Exercise brief:
For the entries below, the expected answer is the line with "Özellikler ve Avantajlar", the line with "gerçekleştirilebilir.", and every line between them, exactly as written, and nothing more.

Stored data entries:
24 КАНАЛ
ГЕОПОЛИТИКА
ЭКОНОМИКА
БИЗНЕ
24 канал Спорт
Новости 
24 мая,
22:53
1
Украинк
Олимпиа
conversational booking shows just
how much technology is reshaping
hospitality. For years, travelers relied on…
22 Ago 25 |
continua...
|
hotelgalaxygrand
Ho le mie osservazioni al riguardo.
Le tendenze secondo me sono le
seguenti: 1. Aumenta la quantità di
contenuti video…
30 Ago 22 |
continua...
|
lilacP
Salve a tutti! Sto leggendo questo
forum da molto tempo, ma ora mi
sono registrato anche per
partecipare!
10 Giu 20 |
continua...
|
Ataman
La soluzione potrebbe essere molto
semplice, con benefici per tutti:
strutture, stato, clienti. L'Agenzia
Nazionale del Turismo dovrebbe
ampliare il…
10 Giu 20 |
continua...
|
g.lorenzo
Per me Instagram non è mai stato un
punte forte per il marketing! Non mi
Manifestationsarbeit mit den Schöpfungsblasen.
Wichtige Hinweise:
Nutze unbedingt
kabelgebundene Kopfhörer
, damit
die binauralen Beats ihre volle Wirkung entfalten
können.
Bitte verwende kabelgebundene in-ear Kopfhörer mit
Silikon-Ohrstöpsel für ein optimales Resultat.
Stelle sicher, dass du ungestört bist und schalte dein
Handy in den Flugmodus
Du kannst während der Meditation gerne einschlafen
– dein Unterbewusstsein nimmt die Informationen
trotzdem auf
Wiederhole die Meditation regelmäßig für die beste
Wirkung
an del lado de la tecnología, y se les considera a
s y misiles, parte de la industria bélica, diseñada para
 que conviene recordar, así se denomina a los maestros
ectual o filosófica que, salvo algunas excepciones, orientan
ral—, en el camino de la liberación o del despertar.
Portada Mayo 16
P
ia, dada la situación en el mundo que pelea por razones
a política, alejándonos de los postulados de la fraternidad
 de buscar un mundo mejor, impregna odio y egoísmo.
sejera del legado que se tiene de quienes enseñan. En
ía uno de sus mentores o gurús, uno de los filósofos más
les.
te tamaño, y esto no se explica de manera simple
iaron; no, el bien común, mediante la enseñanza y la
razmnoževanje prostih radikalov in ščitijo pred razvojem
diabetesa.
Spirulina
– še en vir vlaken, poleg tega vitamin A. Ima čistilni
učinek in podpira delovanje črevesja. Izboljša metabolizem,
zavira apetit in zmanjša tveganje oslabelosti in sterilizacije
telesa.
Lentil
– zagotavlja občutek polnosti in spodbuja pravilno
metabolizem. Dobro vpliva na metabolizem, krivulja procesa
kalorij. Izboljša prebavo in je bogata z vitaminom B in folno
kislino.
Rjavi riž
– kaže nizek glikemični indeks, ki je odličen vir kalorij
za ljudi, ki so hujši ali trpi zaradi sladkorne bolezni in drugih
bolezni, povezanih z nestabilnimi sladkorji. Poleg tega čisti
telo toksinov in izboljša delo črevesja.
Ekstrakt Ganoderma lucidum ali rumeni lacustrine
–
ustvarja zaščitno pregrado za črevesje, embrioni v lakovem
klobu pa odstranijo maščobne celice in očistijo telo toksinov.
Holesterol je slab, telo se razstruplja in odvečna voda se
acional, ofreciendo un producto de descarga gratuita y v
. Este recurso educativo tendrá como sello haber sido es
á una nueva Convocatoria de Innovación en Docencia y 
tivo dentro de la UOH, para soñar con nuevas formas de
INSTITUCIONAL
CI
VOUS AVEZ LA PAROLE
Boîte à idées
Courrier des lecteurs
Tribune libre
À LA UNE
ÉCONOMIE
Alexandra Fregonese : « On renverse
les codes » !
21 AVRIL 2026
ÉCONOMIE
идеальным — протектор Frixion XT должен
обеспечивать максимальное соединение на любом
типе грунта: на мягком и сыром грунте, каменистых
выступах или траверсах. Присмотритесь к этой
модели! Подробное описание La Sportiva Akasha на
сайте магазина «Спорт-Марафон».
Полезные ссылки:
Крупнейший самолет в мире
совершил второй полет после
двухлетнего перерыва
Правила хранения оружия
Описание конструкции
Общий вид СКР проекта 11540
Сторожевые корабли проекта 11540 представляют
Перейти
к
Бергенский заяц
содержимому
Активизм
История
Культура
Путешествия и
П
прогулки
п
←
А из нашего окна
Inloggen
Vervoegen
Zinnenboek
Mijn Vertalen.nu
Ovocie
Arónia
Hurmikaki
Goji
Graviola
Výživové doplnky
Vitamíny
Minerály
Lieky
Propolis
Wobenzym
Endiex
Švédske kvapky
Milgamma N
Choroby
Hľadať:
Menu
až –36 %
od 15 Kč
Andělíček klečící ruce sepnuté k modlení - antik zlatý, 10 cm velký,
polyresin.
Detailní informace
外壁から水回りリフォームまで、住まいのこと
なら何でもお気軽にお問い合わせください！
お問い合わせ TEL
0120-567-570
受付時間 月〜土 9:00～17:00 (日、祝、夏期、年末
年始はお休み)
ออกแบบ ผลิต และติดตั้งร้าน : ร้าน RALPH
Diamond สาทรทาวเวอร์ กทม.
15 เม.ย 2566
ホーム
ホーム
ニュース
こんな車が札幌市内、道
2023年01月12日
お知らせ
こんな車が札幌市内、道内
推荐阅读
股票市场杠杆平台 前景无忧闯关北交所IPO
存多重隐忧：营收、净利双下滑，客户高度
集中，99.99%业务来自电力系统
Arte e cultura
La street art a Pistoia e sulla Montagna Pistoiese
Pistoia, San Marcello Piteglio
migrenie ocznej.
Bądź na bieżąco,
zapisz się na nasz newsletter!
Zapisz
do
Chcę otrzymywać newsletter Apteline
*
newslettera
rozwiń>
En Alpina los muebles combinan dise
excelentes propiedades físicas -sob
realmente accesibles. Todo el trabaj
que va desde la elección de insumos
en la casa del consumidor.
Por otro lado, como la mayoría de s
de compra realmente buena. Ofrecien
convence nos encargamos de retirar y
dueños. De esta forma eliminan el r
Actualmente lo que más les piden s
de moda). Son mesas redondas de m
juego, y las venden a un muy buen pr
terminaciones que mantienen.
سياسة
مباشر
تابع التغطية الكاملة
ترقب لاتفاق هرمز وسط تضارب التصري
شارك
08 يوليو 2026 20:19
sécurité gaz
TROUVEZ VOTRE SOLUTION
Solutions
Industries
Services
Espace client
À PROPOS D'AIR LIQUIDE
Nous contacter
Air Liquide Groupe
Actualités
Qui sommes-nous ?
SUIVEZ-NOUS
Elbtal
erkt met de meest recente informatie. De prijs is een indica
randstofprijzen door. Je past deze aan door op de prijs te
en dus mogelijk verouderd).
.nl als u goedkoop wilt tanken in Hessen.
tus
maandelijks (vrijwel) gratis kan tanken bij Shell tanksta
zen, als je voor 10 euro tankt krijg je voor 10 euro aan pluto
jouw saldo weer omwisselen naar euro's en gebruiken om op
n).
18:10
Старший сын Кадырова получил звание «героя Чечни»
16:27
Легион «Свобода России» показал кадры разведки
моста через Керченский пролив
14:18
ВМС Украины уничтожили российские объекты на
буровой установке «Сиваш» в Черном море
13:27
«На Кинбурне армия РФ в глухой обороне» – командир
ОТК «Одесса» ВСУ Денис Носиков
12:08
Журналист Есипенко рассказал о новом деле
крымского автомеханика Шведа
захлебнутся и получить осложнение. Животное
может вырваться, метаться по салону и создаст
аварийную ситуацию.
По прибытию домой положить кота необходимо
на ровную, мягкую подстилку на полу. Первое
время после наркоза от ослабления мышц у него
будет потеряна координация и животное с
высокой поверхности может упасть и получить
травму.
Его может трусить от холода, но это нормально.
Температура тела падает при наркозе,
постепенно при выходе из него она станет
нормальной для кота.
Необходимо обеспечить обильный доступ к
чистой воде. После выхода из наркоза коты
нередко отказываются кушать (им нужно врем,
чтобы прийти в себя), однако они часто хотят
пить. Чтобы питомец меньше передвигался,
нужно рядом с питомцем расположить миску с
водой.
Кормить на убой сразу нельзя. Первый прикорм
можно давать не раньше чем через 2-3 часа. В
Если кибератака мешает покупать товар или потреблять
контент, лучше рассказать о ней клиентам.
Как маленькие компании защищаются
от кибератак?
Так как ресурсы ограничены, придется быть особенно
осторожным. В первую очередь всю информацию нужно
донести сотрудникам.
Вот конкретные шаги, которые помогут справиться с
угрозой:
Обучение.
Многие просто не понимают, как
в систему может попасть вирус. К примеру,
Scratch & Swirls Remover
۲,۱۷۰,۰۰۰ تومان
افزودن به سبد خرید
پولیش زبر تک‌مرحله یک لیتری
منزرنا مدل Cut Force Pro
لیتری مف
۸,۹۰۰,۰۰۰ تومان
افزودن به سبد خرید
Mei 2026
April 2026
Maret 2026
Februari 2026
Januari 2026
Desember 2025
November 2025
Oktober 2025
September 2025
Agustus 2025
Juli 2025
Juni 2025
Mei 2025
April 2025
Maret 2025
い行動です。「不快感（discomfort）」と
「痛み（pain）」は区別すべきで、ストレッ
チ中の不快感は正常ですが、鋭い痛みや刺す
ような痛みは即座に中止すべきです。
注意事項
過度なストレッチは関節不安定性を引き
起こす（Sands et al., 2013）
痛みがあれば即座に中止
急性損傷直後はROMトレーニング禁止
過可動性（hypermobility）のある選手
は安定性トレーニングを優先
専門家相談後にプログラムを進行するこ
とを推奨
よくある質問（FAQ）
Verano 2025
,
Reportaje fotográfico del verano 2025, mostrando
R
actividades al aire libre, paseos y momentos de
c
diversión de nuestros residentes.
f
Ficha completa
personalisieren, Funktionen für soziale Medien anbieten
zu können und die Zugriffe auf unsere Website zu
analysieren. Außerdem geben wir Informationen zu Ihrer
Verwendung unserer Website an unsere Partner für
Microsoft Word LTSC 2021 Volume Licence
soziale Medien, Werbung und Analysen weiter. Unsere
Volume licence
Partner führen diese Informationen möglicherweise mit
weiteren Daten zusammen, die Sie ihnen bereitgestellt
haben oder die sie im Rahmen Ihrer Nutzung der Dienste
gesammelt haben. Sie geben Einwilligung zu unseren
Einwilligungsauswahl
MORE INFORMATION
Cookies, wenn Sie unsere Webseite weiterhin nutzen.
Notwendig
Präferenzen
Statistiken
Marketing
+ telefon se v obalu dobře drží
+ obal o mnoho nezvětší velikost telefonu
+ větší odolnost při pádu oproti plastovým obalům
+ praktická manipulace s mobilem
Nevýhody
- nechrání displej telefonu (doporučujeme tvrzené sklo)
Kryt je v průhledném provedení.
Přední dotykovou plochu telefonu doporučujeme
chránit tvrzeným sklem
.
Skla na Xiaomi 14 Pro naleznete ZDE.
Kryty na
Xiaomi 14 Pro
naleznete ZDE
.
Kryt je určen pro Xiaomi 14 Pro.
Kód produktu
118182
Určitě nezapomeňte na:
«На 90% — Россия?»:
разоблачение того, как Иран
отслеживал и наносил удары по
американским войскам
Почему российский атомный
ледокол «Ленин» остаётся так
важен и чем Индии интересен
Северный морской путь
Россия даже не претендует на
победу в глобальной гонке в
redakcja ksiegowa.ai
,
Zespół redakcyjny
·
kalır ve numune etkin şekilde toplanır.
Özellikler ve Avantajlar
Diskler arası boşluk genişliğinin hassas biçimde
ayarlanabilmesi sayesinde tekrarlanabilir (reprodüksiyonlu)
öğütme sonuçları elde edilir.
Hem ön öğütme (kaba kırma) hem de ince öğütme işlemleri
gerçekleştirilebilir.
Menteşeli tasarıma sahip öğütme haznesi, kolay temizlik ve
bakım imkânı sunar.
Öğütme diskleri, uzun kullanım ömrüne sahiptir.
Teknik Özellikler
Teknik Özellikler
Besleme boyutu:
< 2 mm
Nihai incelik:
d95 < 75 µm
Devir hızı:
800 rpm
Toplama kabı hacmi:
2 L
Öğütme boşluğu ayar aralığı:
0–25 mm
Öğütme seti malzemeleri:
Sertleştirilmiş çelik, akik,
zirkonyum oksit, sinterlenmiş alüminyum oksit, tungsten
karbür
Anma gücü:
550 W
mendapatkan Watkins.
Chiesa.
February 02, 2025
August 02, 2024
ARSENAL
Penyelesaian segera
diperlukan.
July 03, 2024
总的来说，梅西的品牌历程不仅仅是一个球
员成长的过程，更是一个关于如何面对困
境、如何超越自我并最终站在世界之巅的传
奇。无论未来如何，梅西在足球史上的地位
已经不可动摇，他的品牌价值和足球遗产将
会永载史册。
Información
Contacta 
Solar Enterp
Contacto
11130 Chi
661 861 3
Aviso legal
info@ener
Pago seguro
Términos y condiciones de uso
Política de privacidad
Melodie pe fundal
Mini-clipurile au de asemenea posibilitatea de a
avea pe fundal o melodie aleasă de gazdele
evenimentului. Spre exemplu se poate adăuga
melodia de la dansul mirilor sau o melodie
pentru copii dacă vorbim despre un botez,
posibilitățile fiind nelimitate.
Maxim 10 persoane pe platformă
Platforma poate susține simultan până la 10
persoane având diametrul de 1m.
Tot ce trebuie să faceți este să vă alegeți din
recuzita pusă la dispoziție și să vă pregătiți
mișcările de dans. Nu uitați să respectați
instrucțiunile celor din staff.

Your response:
Özellikler ve Avantajlar
Diskler arası boşluk genişliğinin hassas biçimde
ayarlanabilmesi sayesinde tekrarlanabilir (reprodüksiyonlu)
öğütme sonuçları elde edilir.
Hem ön öğütme (kaba kırma) hem de ince öğütme işlemleri
gerçekleştirilebilir.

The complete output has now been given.